仕事の流儀といえるかはわからないのですが、お二人もゲストもそして私達も「笑顔」がある現場を創ることが自分にとって基本なんだなぁと思っています。

あと、私はGWAの受賞者の中で一番年上(笑)!お母さんと同じくらいの年齢だったりするけれど、こんな私がプランナーとして仕事をしていることで若い方の励みになったらいいなぁ・・・と思ったりします。「山本さんもまだまだ頑張ってるんだから」って。

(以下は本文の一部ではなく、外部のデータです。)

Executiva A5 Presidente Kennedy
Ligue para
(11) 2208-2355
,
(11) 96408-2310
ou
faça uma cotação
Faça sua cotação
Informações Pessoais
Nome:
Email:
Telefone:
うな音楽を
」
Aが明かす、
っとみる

披露宴から夜の会場を変えての二次会までサポートしたお二人とスタッフと

GWA受賞後の変化(ご自身・周囲)

2013年の秋に担当した「おひさま結婚式」のお二人との出会いは、私にとって大きな宝物となっています。
今もご家族とはお付き合いが続いています。
実は、第1回目からGWAのコトは知っていましたが、自分が担当した結婚式をたくさんの方の前でプレゼンするということが自分には遠いことのようでした。少しずつご依頼頂く内容が自分たちだからこそお手伝いできる結婚式であることが増えていましたが、まだまだ認知されていなくて・・・。WEBで私を見つけてくれたお二人の想いは、まさにお客様の「点」の想いを「線」にして当日には大きな「面」にすること。お二人にはしっかりとした考えがありましたが、自分達ではそれをカタチに出来ないことで二人と一緒に一から創った時間でした。はじめてこの結婚式をたくさんの方に知ってもらいたい。そして・・・実は、頑張ってくれているスタッフに自分たちが創っている結婚式に自信を持ってくれたら・・・という想いでした。

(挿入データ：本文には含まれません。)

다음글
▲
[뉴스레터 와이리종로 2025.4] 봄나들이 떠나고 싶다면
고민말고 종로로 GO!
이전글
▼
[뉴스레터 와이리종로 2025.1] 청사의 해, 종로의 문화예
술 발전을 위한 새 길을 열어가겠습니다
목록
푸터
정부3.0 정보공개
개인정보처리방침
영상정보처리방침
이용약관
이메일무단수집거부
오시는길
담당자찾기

GWA2014グランプリを獲得した「おひさま結婚式」の新郎新婦と撮影した写真(2019年12月撮影)

自分の担当した結婚式を棚卸しして丁寧にいろんな方向から確認してアウトプットすることなんてなかなか無いことだったので、すごくよい機会を頂きました。グランプリをとった時に、今はうちの社長になっている次男が号泣していたと、あとで知りました。私のプレゼンの練習を仕事が終わって、夜に2人だけでやっていたのでいろんな感情があって感極まったようです。会場で見たスタッフもその後、自分たちの結婚式の提案に自信を持ってくれたかな?と思っています。
2018年に次男も結婚式を行いました。母として最高に想い出のある結婚式が体験出来ました。そのときに思ったのが・・・「結婚式は最高に素敵な時間」でした。どんなカタチでもいいからやってほしい!と自信を持って思っています。

そしてGWAには全国の志が高いプランナーさん達が集まっていて、私もプレゼンの場では母の様な気持ちで毎年見ています。ここ数年は特にみんなの交流も盛んです!きっと大好きな結婚式を創っている「同士」に近い感覚かもしれません。
自分の仕事の棚卸しをして、次にまた進むためにも、GWAはいい機会だと思いますのでたくさんの方にチャレンジしてほしいなぁと思っています。